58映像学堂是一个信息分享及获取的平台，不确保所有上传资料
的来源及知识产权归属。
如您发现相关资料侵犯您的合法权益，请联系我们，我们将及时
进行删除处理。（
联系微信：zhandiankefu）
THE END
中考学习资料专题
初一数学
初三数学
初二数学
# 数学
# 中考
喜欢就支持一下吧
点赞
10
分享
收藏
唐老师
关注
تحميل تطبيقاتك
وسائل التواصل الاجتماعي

Action item:
The records are to be retyped exactly. No line may be skipped.

Answer space:
58映像学堂是一个信息分享及获取的平台，不确保所有上传资料
的来源及知识产权归属。
如您发现相关资料侵犯您的合法权益，请联系我们，我们将及时
进行删除处理。（
联系微信：zhandiankefu）
THE END
中考学习资料专题
初一数学
初三数学
初二数学
# 数学
# 中考
喜欢就支持一下吧
点赞
10
分享
收藏
唐老师
关注
تحميل تطبيقاتك
وسائل التواصل الاجتماعي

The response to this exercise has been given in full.